Independent Strategy

Agro commodities provide a hedge against tightening liquidity

Commodities remain a good hedge in the current macro environment, claims David Roche. Food security remains an increasing problem and, although consumer demand may suffer from falling average disposable incomes, food demand remains relatively inelastic. The risk to prices is if supply blockages in grain suddenly loosen, but grain storage and logistics remain pressured and the increased restrictions on the export of agro commodities by many countries are strangling supply. David maintains his LONGs in grains and cotton.


Queen Anne's Gate Capital

Individual commodity fundamentals could provide good opportunities

In the face of a higher USD, unclear Chinese lockdowns, stock market declines, commodity-specific issues and a rush to cut VaR during outrageous volatility, Kathleen Kelley discusses how commodities have clearly faced a powerful witches brew.

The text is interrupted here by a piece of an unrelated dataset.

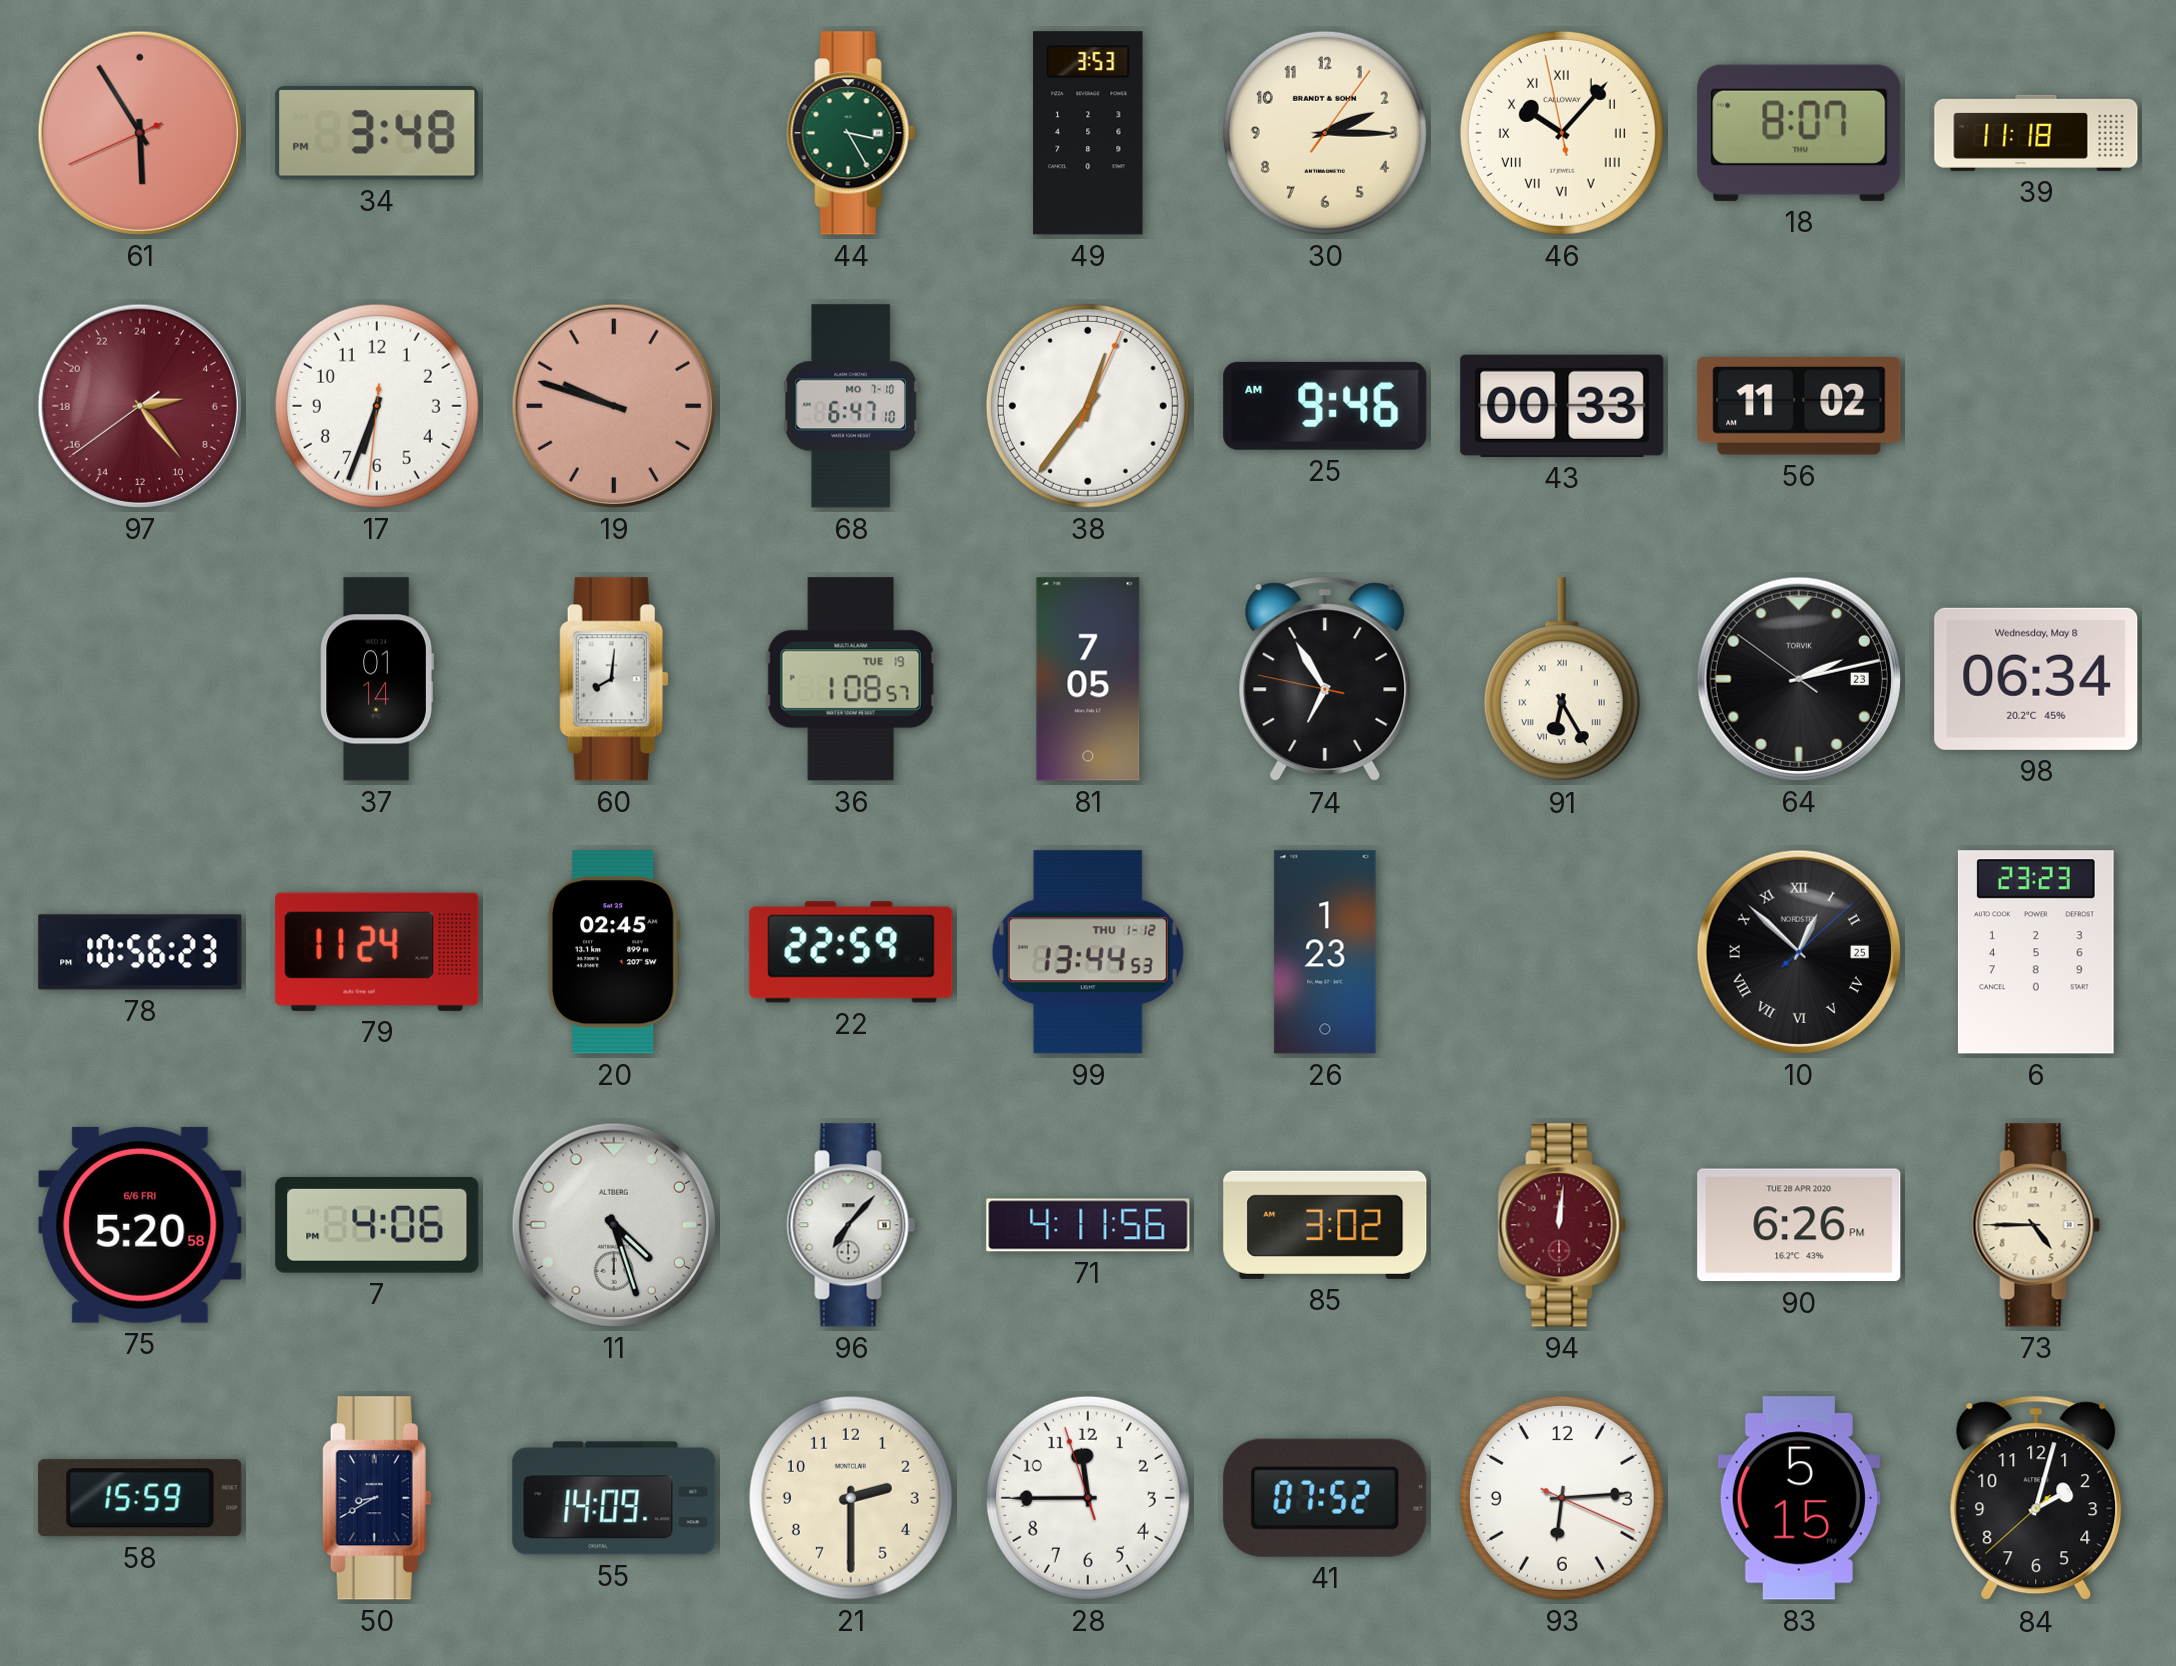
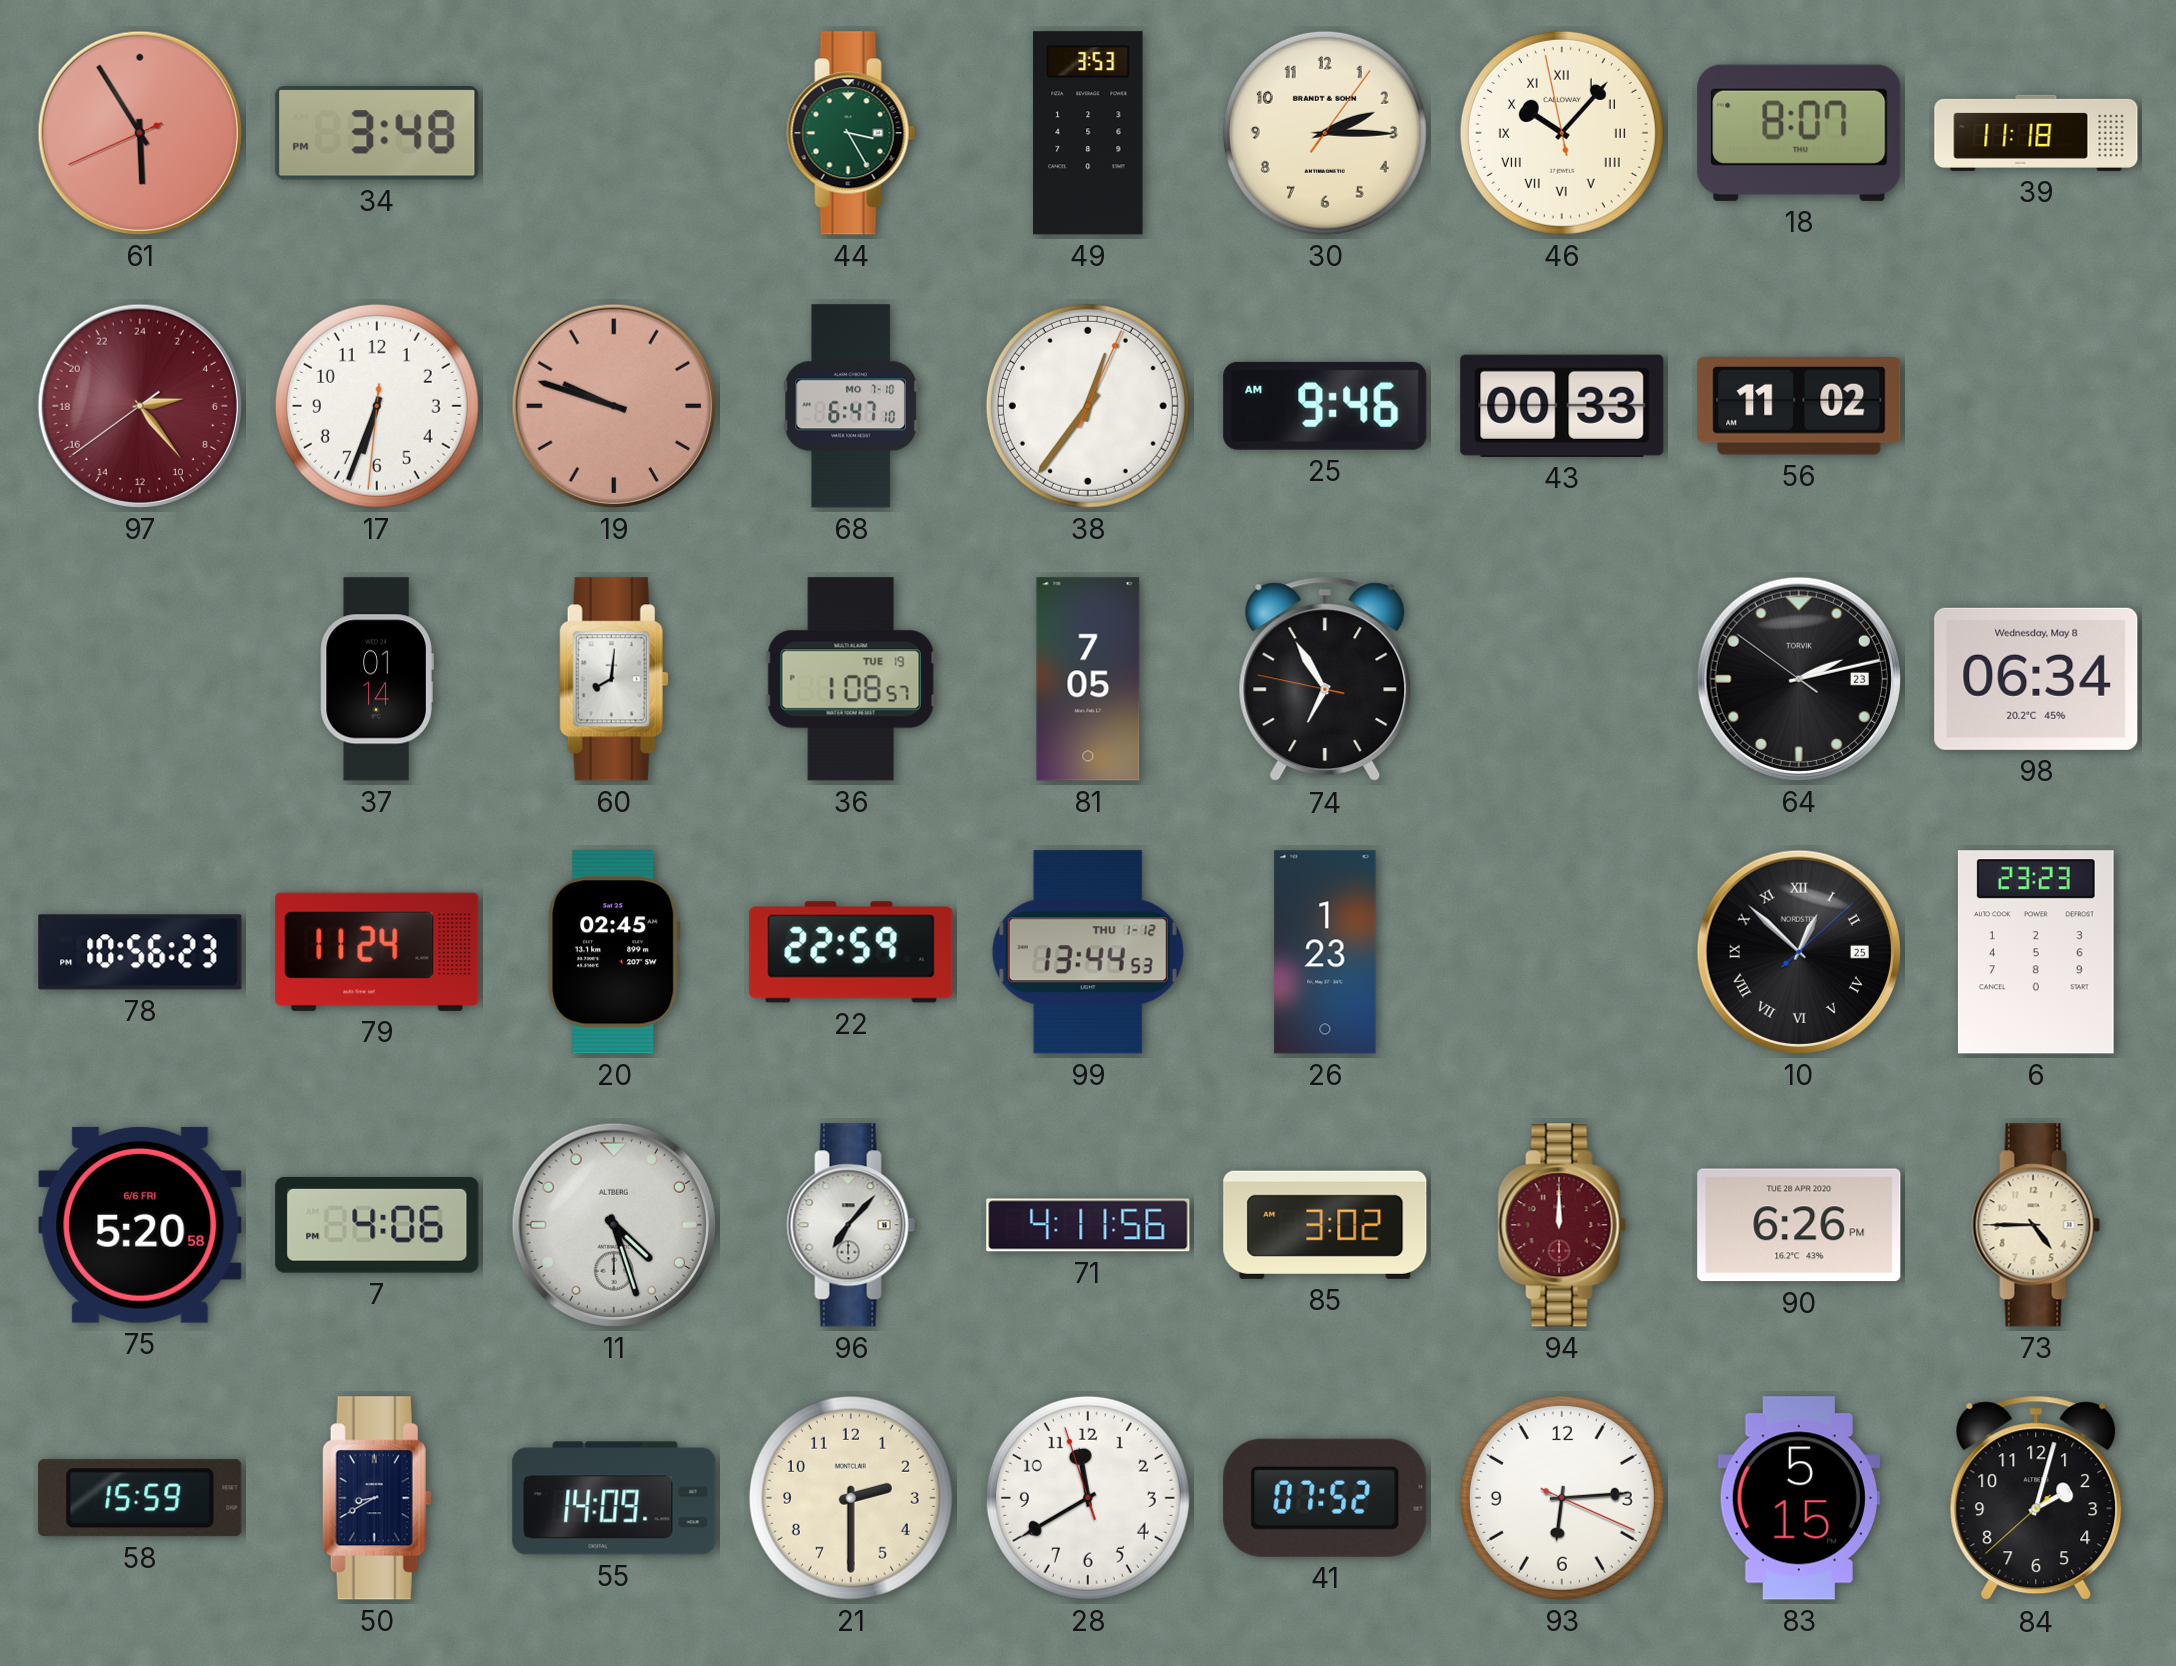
91: 6:25 -> none
94: 12:01 -> 12:00
28: 11:44 -> 11:39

Just a week after the Invesco Commodity ETF drew attention for its record holdings, Bank of America’s monthly fund manager survey reported that Long Oil/Commodities remain the most crowded trade for the 2nd consecutive month. Commodities could be entering a period where individual fundamentals matter, providing excellent relative value opportunities.


Global Mining Research

Copper: Risk vs Reward

The post-Covid economic hangover has arrived. For copper this means equities have corrected, yet the metal is close to $4/lb. Markets have repriced risk, especially in small caps, but this is a short-term view. There is a case for investing while there is blood on the street, explains David Radclyffe, as he advises investors to position for a traditionally strong Q4. His preferred exposure is through more attractive and better value larger caps such as First Quantum Minerals and Lundin Mining Corp. He also upgrades 29Metals to a BUY given its better overall metrics to peers.


PRC Macro

China: Shallow economic recovery bearish for commodity cycle

Although local governments may retreat from the most restrictive measures of previous Covid outbreaks, gentler measures will still create enough uncertainty to dent a recovery to demand. The recovery to upstream supply continues to be much stronger, and William Hess expects this imbalance to ultimately drive a destocking cycle. This is at the heart of William’s bearish cyclical outlook for commodities and nearer term call for a correction to metals prices.